_Aim of the task_
Which lines in the data below contain the word "můžou"? Copy each of them.

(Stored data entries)

+-------+

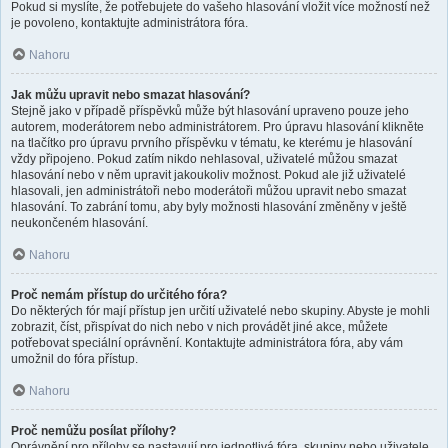
Pokud si myslíte, že potřebujete do vašeho hlasování vložit více možností než
je povoleno, kontaktujte administrátora fóra.
Nahoru
Jak můžu upravit nebo smazat hlasování?
Stejně jako v případě příspěvků může být hlasování upraveno pouze jeho
autorem, moderátorem nebo administrátorem. Pro úpravu hlasování klikněte
na tlačítko pro úpravu prvního příspěvku v tématu, ke kterému je hlasování
vždy připojeno. Pokud zatím nikdo nehlasoval, uživatelé můžou smazat
hlasování nebo v něm upravit jakoukoliv možnost. Pokud ale již uživatelé
hlasovali, jen administrátoři nebo moderátoři můžou upravit nebo smazat
hlasování. To zabrání tomu, aby byly možnosti hlasování změněny v ještě
neukončeném hlasování.
Nahoru
Proč nemám přístup do určitého fóra?
Do některých fór mají přístup jen určití uživatelé nebo skupiny. Abyste je mohli
zobrazit, číst, přispívat do nich nebo v nich provádět jiné akce, můžete
potřebovat speciální oprávnění. Kontaktujte administrátora fóra, aby vám
umožnil do fóra přístup.
Nahoru
Proč nemůžu posílat přílohy?
Oprávnění pro přílohy se nastavují pro jednotlivá fóra, skupiny nebo uživatele.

+-------+

_Answer section_
vždy připojeno. Pokud zatím nikdo nehlasoval, uživatelé můžou smazat
hlasovali, jen administrátoři nebo moderátoři můžou upravit nebo smazat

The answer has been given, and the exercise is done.